“Salvei o euro [juntamente com a minha equipa], em 2010, e Portugal sabe bem disso, porque comprei títulos de dívida portuguesa na altura, quando houve uma especulação devastadora” contra Portugal, a Grécia e a Irlanda, afirmou o antigo presidente do BCE em entrevista à Lusa, à margem da conferência “O euro 20 anos depois: a estreia, o presente e as aspirações para o futuro”, que decorreu no Museu do Dinheiro, em Lisboa, na sexta-feira.
Naquela altura, Portugal era um dos países da zona euro que estava na mira dos mercados financeiros, com os juros das obrigações portuguesas a registar máximos históricos, reflexo do risco percecionado em relação ao país.
Em novembro de 2010, os juros da dívida portuguesa a 10 anos superaram os 7% no mercado secundário, um máximo histórico, e o nível a partir do qual o então ministro das Finanças, Teixeira dos Santos, tinha apontado, numa entrevista ao Expresso, como a barreira com a qual se começava a colocar a hipótese de recorrer ao resgate do fundo europeu e do Fundo Monetário Internacional (FMI).
Em abril de 2011, Portugal pediu ajuda financeira externa.
Na entrevista à agência Lusa, o antigo presidente do BCE recordou que, na altura, “o mercado de Nova Iorque estava convencido de que o euro iria desaparecer e que a zona euro seria desmantelada”.
“Tivemos de lidar com a grande crise desencadeada pela falência do Lehman Brothers nos Estados Unidos e tomar uma série de decisões extraordinárias”, que passaram pela compra de obrigações do Tesouro de Portugal, da Grécia e da Irlanda, recordou o economista francês, adiantando que foram, naquela altura, “decisões muito ousadas” e “muito criticadas”.
Trichet respondia quando questionado sobre os oito anos do mandato do seu sucessor, Mario Draghi, considerado por muitos o ‘salvador do euro’ pelo conjunto de medidas que tomou, e que cedeu lugar na liderança do BCE a Christine Lagarde, que tomou posse em 01 de novembro.
O antigo presidente do BCE disse que “vê uma grande continuidade nos esforços” empreendidos por si e por Draghi “para manter o empreendimento histórico do euro e da Europa no seu conjunto”. “Porque o euro está na vanguarda da construção europeia”, disse.

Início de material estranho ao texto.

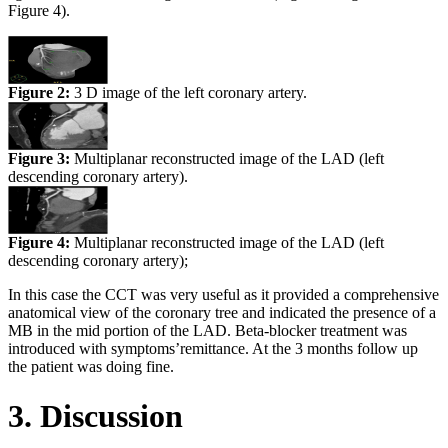
Figure 4).
Figure 2:
3 D image of the left coronary artery.
Figure 3:
Multiplanar reconstructed image of the LAD (left
descending coronary artery).
Figure 4:
Multiplanar reconstructed image of the LAD (left
descending coronary artery);
In this case the CCT was very useful as it provided a comprehensive
anatomical view of the coronary tree and indicated the presence of a
MB in the mid portion of the LAD. Beta-blocker treatment was
introduced with symptoms’remittance. At the 3 months follow up
the patient was doing fine.
3. Discussion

Questionado sobre se Draghi deixou uma herança pesada a Christine Lagarde, perante as divergências no seio do BCE sobre as medidas de estímulo à economia da zona euro, Trichet considerou que “não”.
“Na altura em que eu era presidente do BCE tive a demissão de dois colegas que não estavam satisfeitos com as decisões que tomámos”, recordou, acrescentando que “é normal nem todos os membros do Conselho de Governadores estarem de acordo” e que é algo que acontece “em todos os bancos centrais”.
“É muito frequente haver diferentes pontos de vista na Reserva Federal ou no Banco de Inglaterra ou no Banco do Japão”, acrescentou, frisando que, apesar do presidente do BCE ser aquele que “apresenta as decisões a todos os cidadãos, aos mercados e à opinião pública”, tendo, por isso, maior visibilidade, as decisões são tomadas pela maioria dos membros do conselho de governadores.
Sobre a nova presidente do BCE, Christine Lagarde, o economista francês sublinhou que “a continuidade é muito importante”.
“Tenho a certeza que Christine Lagarde manterá a continuidade das decisões que foram tomadas no tempo de Mario Draghi, da mesma forma que existiu uma continuidade entre o meu mandato e o de Draghi”, defendeu.
Questionado sobre se acredita que Lagarde conseguirá aquilo que nem ele nem Mario Draghi conseguiram — convencer os governos da zona euro de que é preciso atuarem a favor da economia da zona euro e não apenas o BCE –, Trichet manifestou-se convicto de que existe um consenso nesse sentido, que inclui Lagarde.
O antigo presidente do BCE disse ser “óbvio” que o banco central não pode ser a única entidade sempre disponível para agir, mas que “também é óbvio que não é fácil para os outros parceiros, incluindo governos, deputados e outros poderes executivos tomar decisões neste domínio”.
Jean-Claude Trichet foi o segundo presidente do BCE, entre 2003 e 2011, depois do holandês Wim Duisenberg, que foi o primeiro presidente da instituição, e é atualmente presidente do Conselho de Administração do Bruegel, um ‘think tank’ europeu especializado em economia.